Being involved in this project as an interviewer has been a tremendous honour. Meeting and interviewing the amazing sheroes of the Greenham Common peace camp has been fascinating, moving, insightful and an absolute joy.

I met a wonderful group of women whose experiences of Greenham were varied. Some, for example, lived at the camp for lengthy periods whereas others were visitors or contributed in other ways. But every single one of them played a huge part in Greenham’s narrative and all had a captivating story to tell.

Several of them had been incarcerated for their participation in the non-violent direct action, one woman had driven a coach of Greenham women across Russia, one gave up her education to be at the camp, one organised a march to Menwith Hill, and another actually gave birth to her son at the Greenham peace camp.

Hearing their stories, it’s impossible not to wonder at how extremely brave, clever, and principled they were. And how resilient. I heard about adversity and hardship; the freezing weather conditions, the violence of the police and bailiffs, the resentment of the local community, the endless mud, the constant evictions, the threats, the arrests, the prison sentences, the frequently harsh living conditions, the vilification by the media…

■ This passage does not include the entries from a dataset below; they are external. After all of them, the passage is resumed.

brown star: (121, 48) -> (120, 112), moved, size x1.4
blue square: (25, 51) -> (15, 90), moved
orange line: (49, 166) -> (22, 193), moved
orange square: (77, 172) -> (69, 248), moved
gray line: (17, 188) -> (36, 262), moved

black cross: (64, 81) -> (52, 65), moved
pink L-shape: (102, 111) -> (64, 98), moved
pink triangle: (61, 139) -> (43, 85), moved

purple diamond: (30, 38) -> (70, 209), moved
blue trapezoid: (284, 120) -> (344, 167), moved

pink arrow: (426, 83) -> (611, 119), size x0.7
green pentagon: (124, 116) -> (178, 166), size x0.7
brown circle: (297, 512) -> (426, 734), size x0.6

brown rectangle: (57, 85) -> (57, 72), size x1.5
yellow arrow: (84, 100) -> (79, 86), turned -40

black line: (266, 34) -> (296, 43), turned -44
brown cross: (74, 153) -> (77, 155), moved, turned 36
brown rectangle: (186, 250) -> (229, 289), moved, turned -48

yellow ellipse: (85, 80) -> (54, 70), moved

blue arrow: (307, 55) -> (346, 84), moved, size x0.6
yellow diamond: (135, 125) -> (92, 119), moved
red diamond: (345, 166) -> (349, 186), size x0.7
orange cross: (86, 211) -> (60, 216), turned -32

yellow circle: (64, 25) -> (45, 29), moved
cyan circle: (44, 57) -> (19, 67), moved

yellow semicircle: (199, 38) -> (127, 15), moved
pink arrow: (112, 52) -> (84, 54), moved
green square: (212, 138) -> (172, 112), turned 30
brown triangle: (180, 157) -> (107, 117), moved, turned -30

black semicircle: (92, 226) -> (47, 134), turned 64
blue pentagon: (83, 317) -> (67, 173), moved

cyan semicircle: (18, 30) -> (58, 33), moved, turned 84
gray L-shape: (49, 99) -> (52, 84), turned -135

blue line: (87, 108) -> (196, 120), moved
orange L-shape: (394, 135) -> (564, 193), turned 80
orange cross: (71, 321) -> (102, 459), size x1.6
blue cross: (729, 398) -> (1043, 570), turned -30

But I also heard stories of the tremendous friendship and sisterhood at Greenham; women coming together in strength, solidarity and sorority, supporting each other, loving each other and respecting each other. Nobody was ‘in charge’ at Greenham; decisions were made collectively and everyone’s voice was heard.

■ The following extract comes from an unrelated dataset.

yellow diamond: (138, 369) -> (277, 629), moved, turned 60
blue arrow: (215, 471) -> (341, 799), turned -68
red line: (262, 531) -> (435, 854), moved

All of this I expected to hear. But perhaps what surprised me was finding how much joy and laughter there had been at Greenham. I actually howled with mirth on occasions during the interviews, hearing some of the wonderfully funny anecdotes.

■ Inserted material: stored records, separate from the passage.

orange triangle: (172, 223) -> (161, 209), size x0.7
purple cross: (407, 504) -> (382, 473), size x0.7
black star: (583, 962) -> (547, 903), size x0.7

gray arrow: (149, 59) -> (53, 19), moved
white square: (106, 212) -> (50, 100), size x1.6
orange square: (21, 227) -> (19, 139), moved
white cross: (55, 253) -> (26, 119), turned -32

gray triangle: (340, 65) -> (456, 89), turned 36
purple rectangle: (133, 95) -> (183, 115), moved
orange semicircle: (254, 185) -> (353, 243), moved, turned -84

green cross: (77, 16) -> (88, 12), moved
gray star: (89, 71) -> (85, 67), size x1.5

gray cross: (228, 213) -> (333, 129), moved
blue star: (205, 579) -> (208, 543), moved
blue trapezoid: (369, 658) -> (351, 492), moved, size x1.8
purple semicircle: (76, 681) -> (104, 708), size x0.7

Vicki told me that she and several others had broken into the camp on one occasion and they had found themselves in the base’s the commissary. Despite their dishevelled appearance, they thought that they’d be able to blend in with the American housewives pushing shopping trolleys around the supermarket.

Becky told me a glorious story about the liberation Greenham geese. It seems that the MOD authorities hit on the idea of installing a flock of geese at a particular area of the perimeter fence, presumably hoping the geese would raise the alarm in the event of the women trying to break in.  The women responded by cutting the fence and freeing the geese who promptly ran off into the woods.

There is so much to hear in the testimonies of the women of Greenham. Listen to their stories and be inspired.